At my 7-week checkup, the doctor frowned at the ultrasound screen. “Mrs. H,” she said to me, “there is a twin.”
Why the frown? Well, under normal circumstances an identical twin (as this one was: there was only one fertilised egg) should have grown at the same rate as its sibling, and this one was much smaller. Why?
Well, it was possible that there was some genetic issue creating a problem. If that were the case, the bigger twin would also have the same problem and would possibly stop growing soon. However, the bigger twin seemed to be growing well, so that theory seemed less likely. The other theory was that the second twin wasn’t getting as much energy from the shared placenta, and would eventually “vanish” and be reabsorbed. The third possibility was that the smaller twin would continue to grow, but the difference in size meant that there would undoubtedly be concerns throughout the pregnancy.
My husband and I went out for lunch together after that appointment. I cried. I’m a real pro at crying. I wanted both babies, of course I did. But the moment that twin entered our lives was also the same moment that it was essentially taken away from us: we knew very well that the likelihood of it reaching full term was incredibly low. In the end, she got no bigger and disappeared from the scans altogether. I still think about her, even now. My second little goldfish. My husband, entirely practical except for in unexpected moments like these, says “she wasn’t ready to be in the outside world just yet. She wanted to stay with you.” Even though I know that’s sentimental rubbish, it helps my sad mama heart.

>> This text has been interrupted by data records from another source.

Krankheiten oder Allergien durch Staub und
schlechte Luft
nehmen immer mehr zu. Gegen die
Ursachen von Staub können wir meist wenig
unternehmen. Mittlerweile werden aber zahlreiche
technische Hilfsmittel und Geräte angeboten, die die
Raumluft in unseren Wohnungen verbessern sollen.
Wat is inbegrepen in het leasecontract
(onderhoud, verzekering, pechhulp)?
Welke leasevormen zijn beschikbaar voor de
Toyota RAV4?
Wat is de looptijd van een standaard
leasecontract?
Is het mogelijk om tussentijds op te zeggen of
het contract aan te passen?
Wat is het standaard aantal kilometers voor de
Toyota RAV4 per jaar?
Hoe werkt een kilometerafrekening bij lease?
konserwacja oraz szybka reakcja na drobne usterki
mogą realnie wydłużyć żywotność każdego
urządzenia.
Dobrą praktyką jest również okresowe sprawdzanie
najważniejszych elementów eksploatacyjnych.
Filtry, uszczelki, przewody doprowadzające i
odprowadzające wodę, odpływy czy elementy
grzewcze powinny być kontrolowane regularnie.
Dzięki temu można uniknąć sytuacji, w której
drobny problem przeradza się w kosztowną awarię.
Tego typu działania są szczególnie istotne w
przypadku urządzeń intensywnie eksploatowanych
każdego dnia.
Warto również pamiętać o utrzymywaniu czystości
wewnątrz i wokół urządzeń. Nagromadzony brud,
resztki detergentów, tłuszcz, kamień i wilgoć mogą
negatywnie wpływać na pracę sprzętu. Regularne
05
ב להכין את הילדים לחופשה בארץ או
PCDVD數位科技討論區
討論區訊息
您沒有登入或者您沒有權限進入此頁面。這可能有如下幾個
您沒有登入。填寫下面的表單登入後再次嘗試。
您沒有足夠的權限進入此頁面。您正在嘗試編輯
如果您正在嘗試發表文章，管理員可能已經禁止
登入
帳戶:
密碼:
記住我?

At somewhere between 7-8 weeks, we went to the local government health centre to register my pregnancy and to get the “mother and child record book” that you need to take with you to every appointment from pregnancy onwards (until the child is ready to start school). We also received some information about local services and the “Mama support taxi” system, as well as the maternity mark that ostensibly helps you sit in the priority seating on public transport. I often got back from work pretty late, and riding the packed evening trains from Tokyo down to the Kanagawa seafront was a real struggle if I had to stand. Fortunately, I was never in a position where I never got a seat, even if it was a few stops along the way.

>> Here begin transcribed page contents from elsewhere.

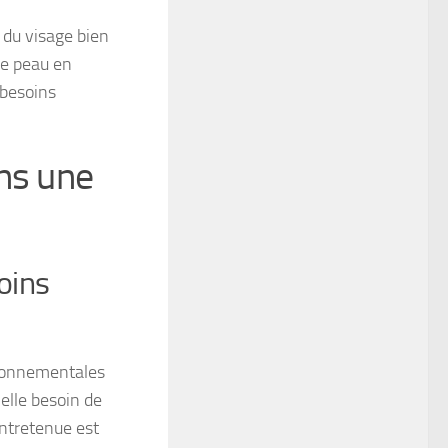
 du visage bien
re peau en
 besoins
ns une
oins
ironnementales
-elle besoin de
ntretenue est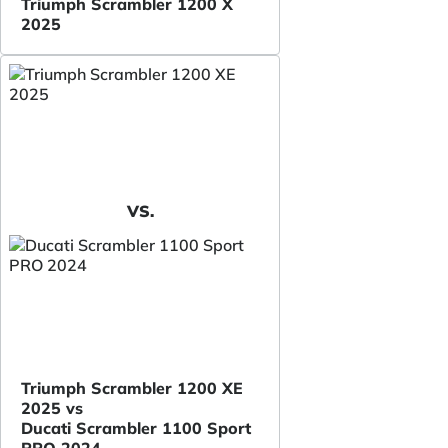
Triumph Scrambler 1200 X
2025
VS.
Triumph Scrambler 1200 XE
2025 vs
Ducati Scrambler 1100 Sport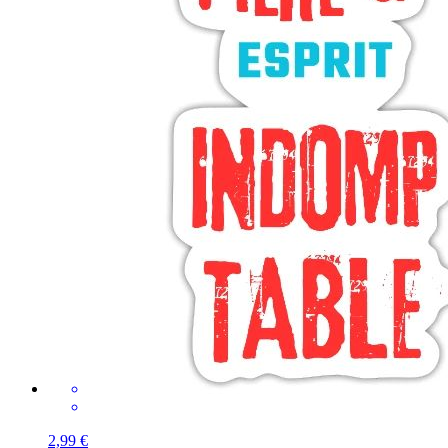
2,99 €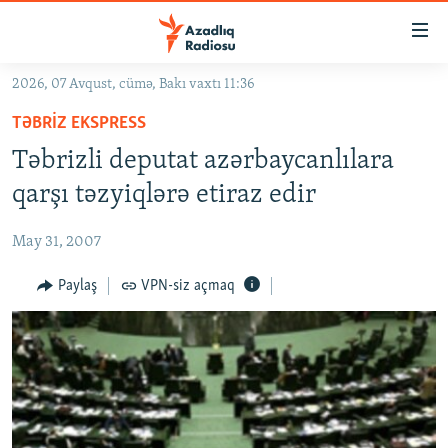
Keçid
linkləri
Əsas
2026, 07 Avqust, cümə, Bakı vaxtı 11:36
məzmuna
GÜNDƏM
TƏBRIZ EKSPRESS
qayıt
#İZAHLA
Əsas
Təbrizli deputat azərbaycanlılara
KORRUPSIOMETR
naviqasiyaya
qarşı təzyiqlərə etiraz edir
qayıt
#ƏSLINDƏ
Axtarışa
May 31, 2007
FƏRQƏ BAX
keç
QANUNI DOĞRU
Paylaş
VPN-siz açmaq
ARAŞDIRMA
MULTIMEDIA
RADIO ARXIV
VIDEO
HAQQIMIZDA
FOTOQALEREYA
OXU ZALI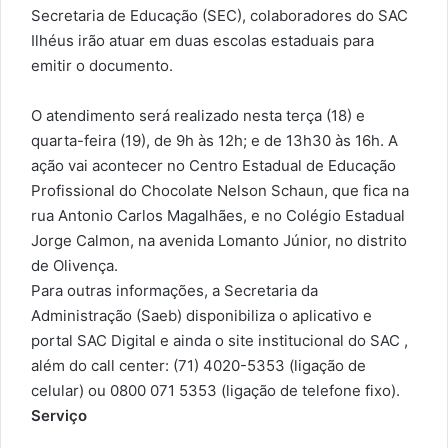
Secretaria de Educação (SEC), colaboradores do SAC
Ilhéus irão atuar em duas escolas estaduais para
emitir o documento.
O atendimento será realizado nesta terça (18) e
quarta-feira (19), de 9h às 12h; e de 13h30 às 16h.
A
ação vai acontecer no Centro Estadual de Educação
Profissional do Chocolate Nelson Schaun, que fica na
rua Antonio Carlos Magalhães, e no Colégio Estadual
Jorge Calmon, na avenida Lomanto Júnior, no distrito
de Olivença.
Para outras informações, a Secretaria da
Administração (Saeb) disponibiliza o aplicativo e
portal SAC Digital e ainda o site institucional do SAC ,
além do call center: (71) 4020-5353 (ligação de
celular) ou 0800 071 5353 (ligação de telefone fixo).
Serviço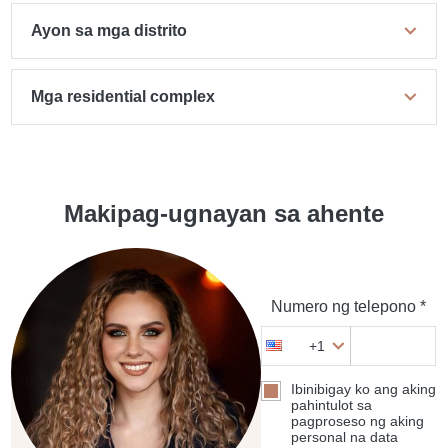
Ayon sa mga distrito
Mga residential complex
Makipag-ugnayan sa ahente
Numero ng telepono *
+1
Ibinibigay ko ang aking
pahintulot sa
pagproseso ng aking
personal na data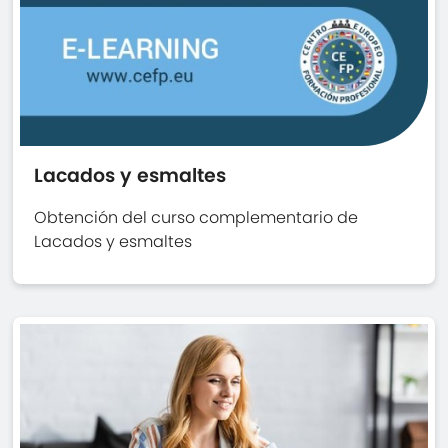
Lacados y esmaltes
Obtención del curso complementario de
Lacados y esmaltes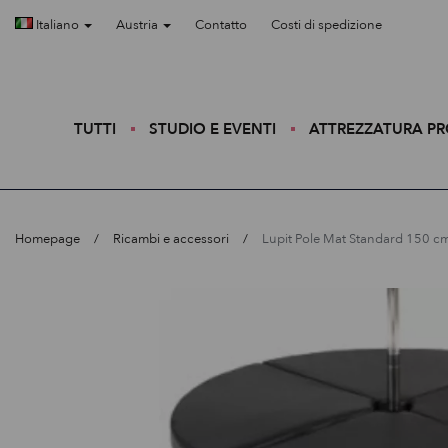
Italiano
Austria
Contatto
Costi di spedizione
TUTTI
STUDIO E EVENTI
ATTREZZATURA P
Homepage
Ricambi e accessori
Lupit Pole Mat Standard 150 c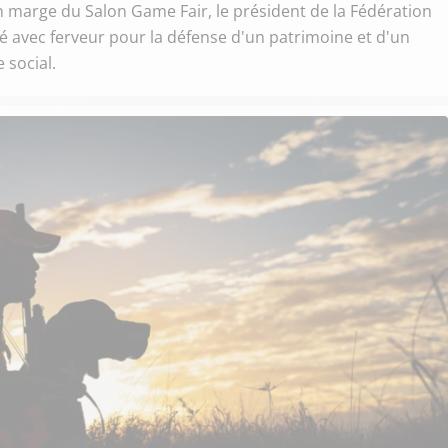
 marge du Salon Game Fair, le président de la Fédération
dé avec ferveur pour la défense d'un patrimoine et d'un
 social.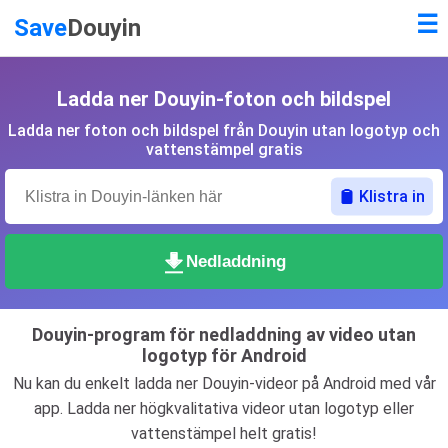
☰
Save
Douyin
Ladda ner Douyin-foton och bildspel
Ladda ner foton och bildspel från Douyin utan logotyp och
vattenstämpel gratis
Klistra in
Nedladdning
Douyin-program för nedladdning av video utan
logotyp för Android
Nu kan du enkelt ladda ner Douyin-videor på Android med vår
app. Ladda ner högkvalitativa videor utan logotyp eller
vattenstämpel helt gratis!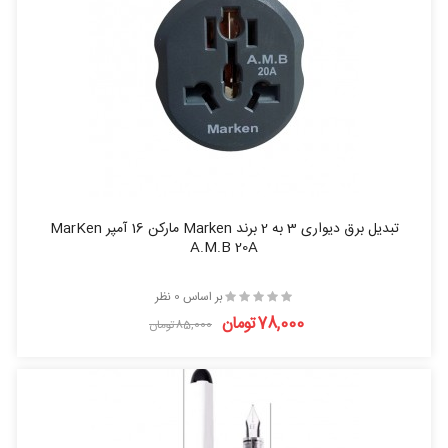
تبدیل برق دیواری 3 به 2 برند Marken مارکن 16 آمپر MarKen
A.M.B 20A
بر اساس 0 نظر
78,000تومان
85,000تومان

I initially didn’t want to tell anyone about my pregnancy until the first twelve weeks were over, at the very least. I felt weirdly guilty, using my maternity mark to get seats on public transport while the rest of my friends didn’t know. It felt a little unfair somehow, like, these random strangers know I am pregnant but friends I’ve known for close to a decade haven’t a clue. I told my parents very early on, and then one or two close friends. But oh boy, that morning sickness really didn’t let up! I had a Monday morning contract that started at 8am, coincidentally at a company that made equipment for fertility clinics, so they totally understood why I occasionally couldn’t make it, or why I would be hunched over the desk slowly sucking on a pouch of fortified vitamin jelly when they arrived. Next, I told my actual employers, who were very understanding (given that since I was a contract/freelance worker, they had no legal obligation to provide any support or grant maternity leave, hah). But everyone else? Big no, not until much later on. What if something happened? What if everything went horribly wrong? What if I lost the first twin as well as the second? Besides, despite the ongoing sickness and constant need to pee, I still didn’t really feel pregnant.
And then finally, oh finally! The first trimester ended, which is where I think I shall leave this post for today.
Thank you so much for reading, especially if you made it this far!